====== DATA RECORDS

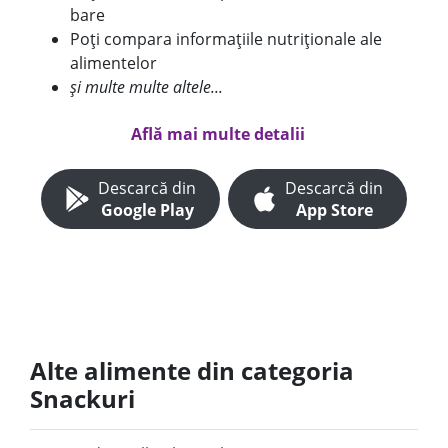
bare
Poți compara informațiile nutriționale ale
alimentelor
și multe multe altele...
Află mai multe detalii
Descarcă din
Descarcă din
Google Play
App Store
Alte alimente din categoria
Snackuri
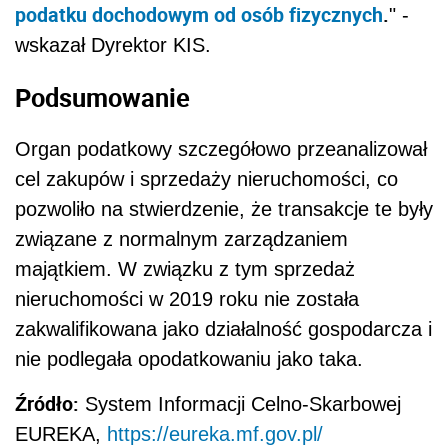
podatku dochodowym od osób fizycznych
.
" -
wskazał Dyrektor KIS.
Podsumowanie
Organ podatkowy szczegółowo przeanalizował
cel zakupów i sprzedaży nieruchomości, co
pozwoliło na stwierdzenie, że transakcje te były
związane z normalnym zarządzaniem
majątkiem. W związku z tym sprzedaż
nieruchomości w 2019 roku nie została
zakwalifikowana jako działalność gospodarcza i
nie podlegała opodatkowaniu jako taka.
Źródło:
System Informacji Celno-Skarbowej
EUREKA,
https://eureka.mf.gov.pl/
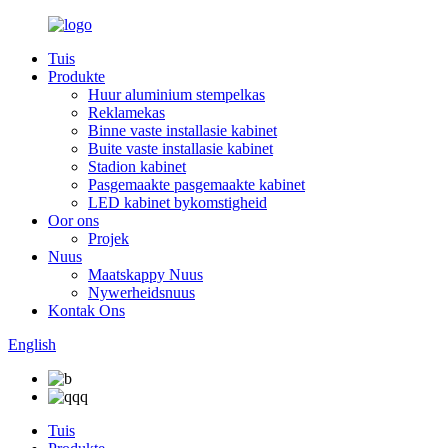
Tuis
Produkte
Huur aluminium stempelkas
Reklamekas
Binne vaste installasie kabinet
Buite vaste installasie kabinet
Stadion kabinet
Pasgemaakte pasgemaakte kabinet
LED kabinet bykomstigheid
Oor ons
Projek
Nuus
Maatskappy Nuus
Nywerheidsnuus
Kontak Ons
English
Tuis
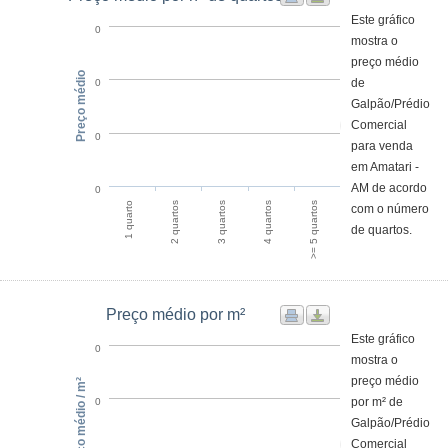
Este gráfico
0
mostra o
preço médio
Preço médio
de
0
Galpão/Prédio
Comercial
0
para venda
em Amatari -
AM de acordo
0
2 quartos
1 quarto
>= 5 quartos
4 quartos
3 quartos
com o número
de quartos.
Preço médio por m²
Este gráfico
0
mostra o
preço médio
Preço médio / m²
por m² de
0
Galpão/Prédio
Comercial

============

* **ASSIGNED TASK**
Would you output the lines above from the line holding "Alte alimente din categoria" up to and including the line holding "Binne vaste installasie kabinet", exactly and only those, with no pictures?

* **YOUR SOLUTION**
Alte alimente din categoria
Snackuri
podatku dochodowym od osób fizycznych
.
" -
wskazał Dyrektor KIS.
Podsumowanie
Organ podatkowy szczegółowo przeanalizował
cel zakupów i sprzedaży nieruchomości, co
pozwoliło na stwierdzenie, że transakcje te były
związane z normalnym zarządzaniem
majątkiem. W związku z tym sprzedaż
nieruchomości w 2019 roku nie została
zakwalifikowana jako działalność gospodarcza i
nie podlegała opodatkowaniu jako taka.
Źródło:
System Informacji Celno-Skarbowej
EUREKA,
https://eureka.mf.gov.pl/
Tuis
Produkte
Huur aluminium stempelkas
Reklamekas
Binne vaste installasie kabinet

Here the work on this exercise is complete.